57:11Shannon AlgeoWhat do I wanna orient towards? Kinda orienting towards our stars. And then the daylight is the the just the whole picture, the the being able to see, have metacognition, insight, self reflection, and that attending to these different qualities of attention, the spotlight, the starlight, our goals and values, and the daylight, our ability to want what we want to want. Like, the daylight is allow allows us to orient towards, you know, what is this ecosystem that I'm in that even allows for my goals and values to come forward? And I just I love that, like, multidimensional expression of attention because it just feels true that attention is so many things.
58:00Amelia HrubyI think that's such a beautiful framework. And what it's reminding me of now is that there is so much to attend to and tend to in our lives. And the reason that you wrote this book and we had this conversation is not to, like, get us all mired in attachment and be like, oh, no. Am I anxiously attached? Am I violently attached?
58:25Amelia HrubyIs this like, it's not that. It's so that we can have a baseline of knowing some of our patterns and tendencies of reaching toward that sense of cohesion, secure attachment, a clear and whole sense of self. Because from that place, we can attend to so much more. Right? It's like from that place, we can actually do the spotlight, starlight, and daylight with joy and pleasure and in the ways that we desire.
58:56Amelia HrubySo I think this is really beautifully woven together, attachment, addiction, and attention as all part of one ecological conversation. And I'm feeling really just, like, held by everything that we brought in today.
59:14Shannon AlgeoYeah. Me too. I really so appreciate the reflections and the ideas that you've brought here, Amelia. And I my hope is not that this book is, like, includes everything that you need to know and all the solutions for us to break free from tech addiction and five simple steps that I actually wanted to write the opposite of that kind of book. I wanted to write a book that maybe made people feel, like, a little lost at times or, like, one not lost, like, I don't know where I am, but, like, wondering, how does this apply to my life?

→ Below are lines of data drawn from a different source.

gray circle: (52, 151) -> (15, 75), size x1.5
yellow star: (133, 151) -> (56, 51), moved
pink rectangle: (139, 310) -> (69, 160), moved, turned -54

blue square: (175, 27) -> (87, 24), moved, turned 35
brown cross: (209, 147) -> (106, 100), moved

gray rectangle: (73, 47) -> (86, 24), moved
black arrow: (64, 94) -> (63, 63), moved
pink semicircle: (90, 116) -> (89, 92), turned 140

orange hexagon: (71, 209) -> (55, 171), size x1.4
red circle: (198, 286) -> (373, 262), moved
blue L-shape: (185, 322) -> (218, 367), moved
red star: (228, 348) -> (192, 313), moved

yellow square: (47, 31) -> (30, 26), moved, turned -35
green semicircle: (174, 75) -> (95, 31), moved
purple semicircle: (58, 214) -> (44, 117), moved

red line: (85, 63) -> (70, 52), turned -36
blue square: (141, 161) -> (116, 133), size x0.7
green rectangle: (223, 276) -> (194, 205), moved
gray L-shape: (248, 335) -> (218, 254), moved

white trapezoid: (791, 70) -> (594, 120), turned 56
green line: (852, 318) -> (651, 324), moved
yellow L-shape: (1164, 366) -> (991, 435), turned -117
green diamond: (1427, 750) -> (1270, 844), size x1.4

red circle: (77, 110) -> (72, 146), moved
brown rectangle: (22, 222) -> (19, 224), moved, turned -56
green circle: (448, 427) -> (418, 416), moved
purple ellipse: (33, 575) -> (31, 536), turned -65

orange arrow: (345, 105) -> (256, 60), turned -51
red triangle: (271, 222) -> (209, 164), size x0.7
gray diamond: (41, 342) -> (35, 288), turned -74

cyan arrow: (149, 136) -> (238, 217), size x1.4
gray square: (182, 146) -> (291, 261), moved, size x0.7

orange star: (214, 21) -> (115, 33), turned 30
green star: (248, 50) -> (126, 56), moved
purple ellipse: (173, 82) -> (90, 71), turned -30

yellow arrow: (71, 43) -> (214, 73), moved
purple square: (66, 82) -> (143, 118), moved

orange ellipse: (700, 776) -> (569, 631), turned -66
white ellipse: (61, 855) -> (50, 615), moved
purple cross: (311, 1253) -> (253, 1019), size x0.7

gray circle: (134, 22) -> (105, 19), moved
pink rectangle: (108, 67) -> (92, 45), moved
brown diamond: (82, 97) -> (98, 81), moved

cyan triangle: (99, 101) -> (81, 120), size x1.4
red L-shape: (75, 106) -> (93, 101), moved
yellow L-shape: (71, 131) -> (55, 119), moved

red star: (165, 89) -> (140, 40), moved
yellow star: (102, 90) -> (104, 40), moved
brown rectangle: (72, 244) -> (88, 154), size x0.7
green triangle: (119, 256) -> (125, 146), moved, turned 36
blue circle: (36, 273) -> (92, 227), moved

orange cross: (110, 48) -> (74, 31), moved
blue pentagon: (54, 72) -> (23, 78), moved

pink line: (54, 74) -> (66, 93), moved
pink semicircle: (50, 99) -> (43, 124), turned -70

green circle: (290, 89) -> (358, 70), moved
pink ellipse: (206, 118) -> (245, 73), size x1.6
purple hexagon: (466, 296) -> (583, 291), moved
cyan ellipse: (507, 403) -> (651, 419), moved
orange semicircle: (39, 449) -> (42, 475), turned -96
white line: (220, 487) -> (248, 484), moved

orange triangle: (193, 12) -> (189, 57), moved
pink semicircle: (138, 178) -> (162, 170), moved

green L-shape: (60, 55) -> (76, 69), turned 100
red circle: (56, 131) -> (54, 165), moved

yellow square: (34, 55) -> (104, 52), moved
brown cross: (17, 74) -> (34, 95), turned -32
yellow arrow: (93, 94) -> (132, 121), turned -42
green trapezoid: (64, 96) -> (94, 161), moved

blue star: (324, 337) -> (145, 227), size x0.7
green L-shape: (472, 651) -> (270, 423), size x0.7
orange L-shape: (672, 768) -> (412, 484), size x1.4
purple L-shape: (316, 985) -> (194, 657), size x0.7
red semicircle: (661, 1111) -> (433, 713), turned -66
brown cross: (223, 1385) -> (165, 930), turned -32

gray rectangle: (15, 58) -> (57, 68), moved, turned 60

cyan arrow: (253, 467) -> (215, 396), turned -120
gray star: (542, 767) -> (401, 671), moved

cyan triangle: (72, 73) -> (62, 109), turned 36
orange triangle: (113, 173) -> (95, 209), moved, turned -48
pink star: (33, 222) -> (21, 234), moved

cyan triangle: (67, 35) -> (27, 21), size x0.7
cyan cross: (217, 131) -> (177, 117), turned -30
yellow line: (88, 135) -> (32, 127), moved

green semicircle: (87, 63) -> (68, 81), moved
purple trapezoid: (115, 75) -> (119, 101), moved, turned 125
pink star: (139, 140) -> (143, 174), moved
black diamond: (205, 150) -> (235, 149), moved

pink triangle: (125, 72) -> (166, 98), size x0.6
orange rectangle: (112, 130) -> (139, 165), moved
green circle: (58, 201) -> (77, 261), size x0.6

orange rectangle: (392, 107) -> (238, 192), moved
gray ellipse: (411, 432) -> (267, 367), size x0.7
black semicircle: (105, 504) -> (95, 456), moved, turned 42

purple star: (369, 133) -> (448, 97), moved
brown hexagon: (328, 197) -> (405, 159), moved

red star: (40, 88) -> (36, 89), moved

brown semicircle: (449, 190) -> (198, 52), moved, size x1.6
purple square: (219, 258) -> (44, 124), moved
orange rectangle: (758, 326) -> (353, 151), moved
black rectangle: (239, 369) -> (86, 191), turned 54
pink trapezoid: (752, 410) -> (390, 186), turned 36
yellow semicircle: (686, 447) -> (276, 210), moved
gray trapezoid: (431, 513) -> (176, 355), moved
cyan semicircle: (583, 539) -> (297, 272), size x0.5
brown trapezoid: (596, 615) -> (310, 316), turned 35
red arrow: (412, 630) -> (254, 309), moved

59:48Shannon AlgeoWhat do I do with this information? And one of the things that I really bring in, because this is what I did, what was experimentation, playing with little tiny but significant experiences of getting offline and getting into the built world in our lives. And that involves protecting ourselves from digital spaces at times so that we can access our humanity, our deeper psyche and soul, our creative capacity, our the relational satisfaction. I noticed when I do these sacred slow offline fasts, these digital fasts for like forty hours, I am so much more invested in the people I bump into at the cafe. I let myself get into longer conversations.